• [DIRECTIONS FOR THIS TASK]
Reproduce exactly the line that contains "speed becomes even" and all lines that follow it in the records below, ending with the last one.

• [SUPPLIED DATA]
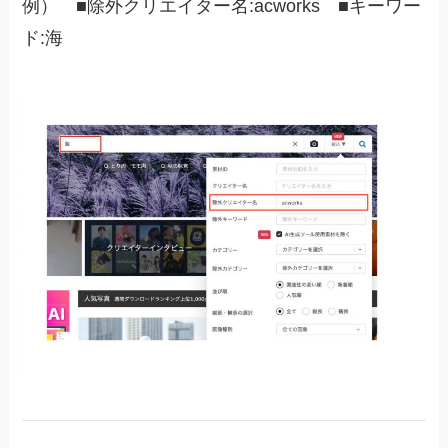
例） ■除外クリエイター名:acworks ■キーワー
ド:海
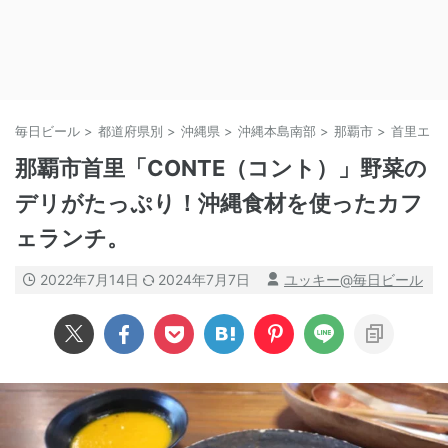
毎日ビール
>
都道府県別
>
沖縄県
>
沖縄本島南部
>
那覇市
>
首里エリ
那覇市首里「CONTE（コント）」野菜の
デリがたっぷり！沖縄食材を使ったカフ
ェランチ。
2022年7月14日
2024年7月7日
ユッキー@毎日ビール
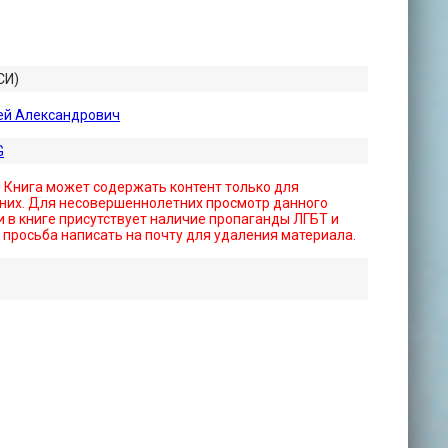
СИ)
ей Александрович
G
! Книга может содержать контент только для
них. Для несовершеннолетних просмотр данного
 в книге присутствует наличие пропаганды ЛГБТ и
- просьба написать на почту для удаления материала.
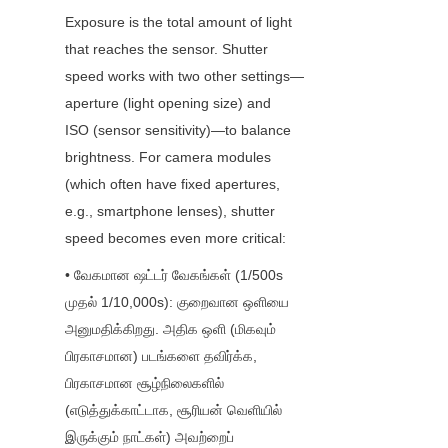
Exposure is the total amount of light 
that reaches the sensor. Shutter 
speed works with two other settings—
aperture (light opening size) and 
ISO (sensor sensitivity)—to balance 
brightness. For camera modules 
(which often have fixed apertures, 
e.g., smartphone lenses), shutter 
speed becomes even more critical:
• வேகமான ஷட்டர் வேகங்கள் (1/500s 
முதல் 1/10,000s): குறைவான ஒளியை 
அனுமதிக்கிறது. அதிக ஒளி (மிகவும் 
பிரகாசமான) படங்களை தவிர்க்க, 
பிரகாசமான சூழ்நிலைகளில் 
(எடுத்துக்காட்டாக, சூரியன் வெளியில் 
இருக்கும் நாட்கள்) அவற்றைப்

• [EXERCISE RESULT]
speed becomes even more critical:
• வேகமான ஷட்டர் வேகங்கள் (1/500s 
முதல் 1/10,000s): குறைவான ஒளியை 
அனுமதிக்கிறது. அதிக ஒளி (மிகவும் 
பிரகாசமான) படங்களை தவிர்க்க, 
பிரகாசமான சூழ்நிலைகளில் 
(எடுத்துக்காட்டாக, சூரியன் வெளியில் 
இருக்கும் நாட்கள்) அவற்றைப்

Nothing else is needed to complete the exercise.